Design Interests of Norman Foster
Say Norman Foster and most people think architect. Prompted to name his buildings, they might mention the Gherkin, Apple Park or the Hearst Tower. How many know that the design interests of Norman Foster run to cars, planes and trains? Meet Norman Foster the one-time loco spotter, classic car collector, lover of period Americana and third ‘namer’ on Logomotive.
As a boy Norman Foster used to stand next to the train tracks behind his home in Manchester waiting to see passing express locomotives, ‘namers’ in train spotter’s language. After lonely waits, he would catch a momentary glimpse of a curved nameplate flashing by midway along the length of the boiler, its raised, polished fonts standing proud against a burgundy red or earthy green background. He ticked off the names in an ABC book of locomotives published by Ian Allan. In between times he pored over cutaway drawings of the latest locomotive technology in the weekly Eagle comic.

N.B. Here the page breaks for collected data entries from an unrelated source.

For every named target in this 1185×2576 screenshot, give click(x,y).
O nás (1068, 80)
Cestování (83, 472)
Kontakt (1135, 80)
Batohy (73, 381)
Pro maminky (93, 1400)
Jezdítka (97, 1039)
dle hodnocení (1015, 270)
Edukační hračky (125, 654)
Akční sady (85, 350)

The bigger canvas of America
If the express train conjured up a vision of adventure, travel, escapism and high lifestyle in the British Isles, imagine the image of the railroad in faraway America with its vast distances and endless horizons, where trains were immortalized in hit songs like ‘On the Atchison, Topeka and the Santa Fe’. Those were the days when Winston O. Link, one of Norman Foster’s later heroes, was recording the last days of steam on the Norfolk & Western Railway in spectacular, arc-lit, black-and-white photographs.
Locos, logos, styling and branding
In his Foreword to Logomotive: Railroad Graphics and the American Dream Norman Foster joins the designer Ian Logan and the design critic Jonathan Glancey in celebrating the heyday of mid-century American design, when streamlining smoothed the lines of trains, cars, planes and buildings. ‘The ultimate marriage of machinery, branding, graphics, colour and lifestyle found its apex in American railroad systems,’ he writes.
‘Logomotive touches on so many of my personal interests and the ways they connect, particularly streamlining, which ushered in the new era of lightweight, stainless steel, post-steam expresses like the Burlington Zephyr.’ The Union Pacific’s M-10000 diesel express, the Chrysler Airflow automobile and the Chrysler building in New York are all visually linked in his view, all part of the Art Deco movement.
Railway commissions
It is not difficult to see the spirit of streamlining and innovative engineering in some of Foster’s most recent railway work including Canary Wharf Station and Singapore Expo Station.
The Lord Foster of Thames Bank
Norman Foster was knighted in 1990, awarded the Order of Merit and appointed a life peer in 1997 taking the title Lord Foster of Thames Bank. He was elected a Royal Academician in 1991, won the Pritzker Architecture Prize, often considered the Nobel Prize of architecture, in 1999 and has received a string of other awards. In 2017 he set up the Norman Foster Foundation in Madrid to help new generations of architects and designers anticipate the future.